The former Amnesty International leader there, Petter Eide, said “silence was a sign of support for the Chinese authorities”.
The question that governments, corporations, and especially now also universities, in Western countries ask is not what would Jesus do — which they would think risible — but what would China do.
Journalists and satirists in the West are widely praised for their bravery in poking fun at Donald Trump, the softest target since King George III.
How many have joked about Xi Jinping, the most powerful person in China since Mao Zedong, and in some regards even more powerful? 
In China, even to draw a cartoon or caricature of him is at least banned, and is likely to lead to something worse.
People in the West wonder whether their companies, or economies, will be cut off from China’s wealth if they venture criticisms or make fun.
Even firms like Facebook that have leveraged off their maverick founding myths, end up playing Chinese rules. 
Apple just conceded control over its Chinese data to comply with Beijing’s new cybersecurity regulations as it stores information for its customers in China with a government-owned company.
Trump read out an impressive speech on Western values before the G20. 
But he negated every word when he breathlessly replied — a few hours after Liu had died — to a question about Xi: “He’s a friend of mine.
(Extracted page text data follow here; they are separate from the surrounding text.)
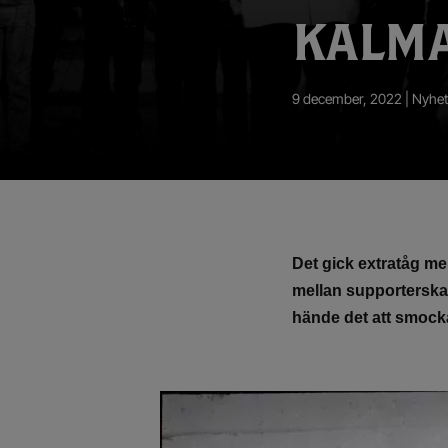
App – Användarvillkor
KALM
RUP-projektet
9 december, 2022 |
Nyhet
Det gick extratåg me
mellan supporterskar
hände det att smocka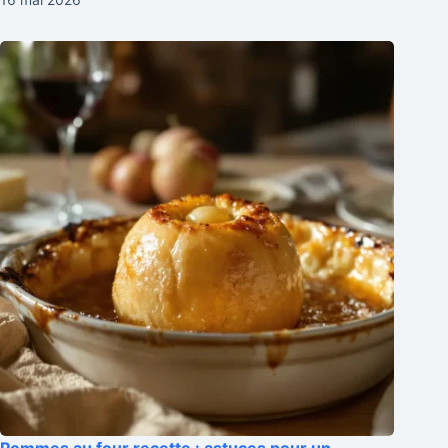
Pommes au four recette : astuces pour un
I have great respect for him … a great leader … a very talented man … a very good man … a terrific guy. I like being with him a lot, and he’s a very special person.”
Russia is slipstreaming China’s elevation, sequestering Crimea just as China has done with the South China Sea, as the two form a tight unit in controlling the UN Security Council.
The video of US student Cody Irwin joking in fluent Mandarin about Trump — to laughter and applause — at his graduation speech at Peking University this month has been widely praised.
But when Chinese student Yang Shuping praised America’s “fresh air” and democracy in her commencement speech at Maryland University in May, she faced an avalanche of enmity.
Appropriate lessons are being drawn. 
In career opportunity terms, Irwin has cemented his future, Yang has sealed her fate.
The Sinologist David Shambaugh wrote last month: “Until China develops values that appeal universally, it will lack one of the core features of global leadership.”
However, it is the Western world that is losing contact with core values. 
It is valuing more highly the control and the authority that China is championing.